Segment Start: Supplied records

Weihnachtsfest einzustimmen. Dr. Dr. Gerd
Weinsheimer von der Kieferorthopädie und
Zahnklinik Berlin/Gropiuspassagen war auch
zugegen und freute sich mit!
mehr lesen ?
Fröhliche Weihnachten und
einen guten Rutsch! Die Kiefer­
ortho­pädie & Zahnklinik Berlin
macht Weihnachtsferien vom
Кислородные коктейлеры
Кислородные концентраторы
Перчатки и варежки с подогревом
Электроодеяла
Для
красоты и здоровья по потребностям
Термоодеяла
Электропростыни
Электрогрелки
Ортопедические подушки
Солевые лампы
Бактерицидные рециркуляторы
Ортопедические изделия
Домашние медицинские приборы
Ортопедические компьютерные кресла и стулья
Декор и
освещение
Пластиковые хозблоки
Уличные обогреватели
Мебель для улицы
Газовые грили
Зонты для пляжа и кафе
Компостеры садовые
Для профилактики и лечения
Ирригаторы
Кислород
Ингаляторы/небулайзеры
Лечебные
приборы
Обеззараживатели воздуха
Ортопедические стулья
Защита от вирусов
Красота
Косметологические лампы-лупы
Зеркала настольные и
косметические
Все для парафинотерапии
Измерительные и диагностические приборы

Segment End: Supplied records
Segment Start: Supplied records

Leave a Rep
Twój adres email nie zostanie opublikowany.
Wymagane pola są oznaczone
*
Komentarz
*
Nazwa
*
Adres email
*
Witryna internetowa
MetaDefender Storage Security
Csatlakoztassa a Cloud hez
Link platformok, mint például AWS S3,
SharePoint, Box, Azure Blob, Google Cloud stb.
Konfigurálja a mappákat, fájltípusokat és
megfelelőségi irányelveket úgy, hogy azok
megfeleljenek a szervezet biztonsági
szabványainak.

Segment End: Supplied records
Segment Start: Supplied records

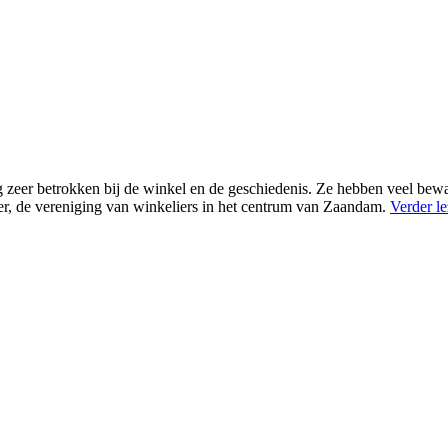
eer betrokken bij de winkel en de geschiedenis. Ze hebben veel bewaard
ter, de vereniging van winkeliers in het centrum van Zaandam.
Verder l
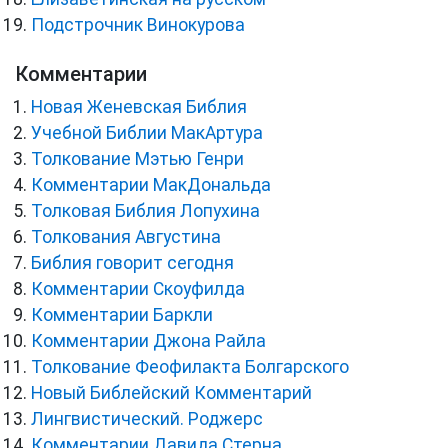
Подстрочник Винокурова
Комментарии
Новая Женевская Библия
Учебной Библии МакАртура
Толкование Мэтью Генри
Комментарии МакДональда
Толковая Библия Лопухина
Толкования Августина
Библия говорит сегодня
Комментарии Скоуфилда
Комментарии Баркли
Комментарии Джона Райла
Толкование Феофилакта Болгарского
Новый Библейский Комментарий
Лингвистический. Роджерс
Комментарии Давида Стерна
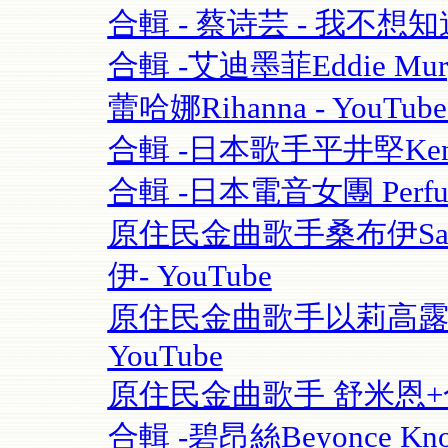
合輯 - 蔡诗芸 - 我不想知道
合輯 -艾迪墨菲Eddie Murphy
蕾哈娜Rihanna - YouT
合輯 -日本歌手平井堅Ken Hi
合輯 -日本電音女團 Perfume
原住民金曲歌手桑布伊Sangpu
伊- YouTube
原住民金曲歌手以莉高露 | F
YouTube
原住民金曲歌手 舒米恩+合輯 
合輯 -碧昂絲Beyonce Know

Segment End: Supplied records

→ **Goal of the exercise**: Write out exactly the lines above between the line with "Weihnachtsfest einzustimmen. Dr. Dr. Gerd" and the line with "Измерительные и диагностические приборы", inclusive, and nothing beyond them.

→ **Solution for this exercise**:
Weihnachtsfest einzustimmen. Dr. Dr. Gerd
Weinsheimer von der Kieferorthopädie und
Zahnklinik Berlin/Gropiuspassagen war auch
zugegen und freute sich mit!
mehr lesen ?
Fröhliche Weihnachten und
einen guten Rutsch! Die Kiefer­
ortho­pädie & Zahnklinik Berlin
macht Weihnachtsferien vom
Кислородные коктейлеры
Кислородные концентраторы
Перчатки и варежки с подогревом
Электроодеяла
Для
красоты и здоровья по потребностям
Термоодеяла
Электропростыни
Электрогрелки
Ортопедические подушки
Солевые лампы
Бактерицидные рециркуляторы
Ортопедические изделия
Домашние медицинские приборы
Ортопедические компьютерные кресла и стулья
Декор и
освещение
Пластиковые хозблоки
Уличные обогреватели
Мебель для улицы
Газовые грили
Зонты для пляжа и кафе
Компостеры садовые
Для профилактики и лечения
Ирригаторы
Кислород
Ингаляторы/небулайзеры
Лечебные
приборы
Обеззараживатели воздуха
Ортопедические стулья
Защита от вирусов
Красота
Косметологические лампы-лупы
Зеркала настольные и
косметические
Все для парафинотерапии
Измерительные и диагностические приборы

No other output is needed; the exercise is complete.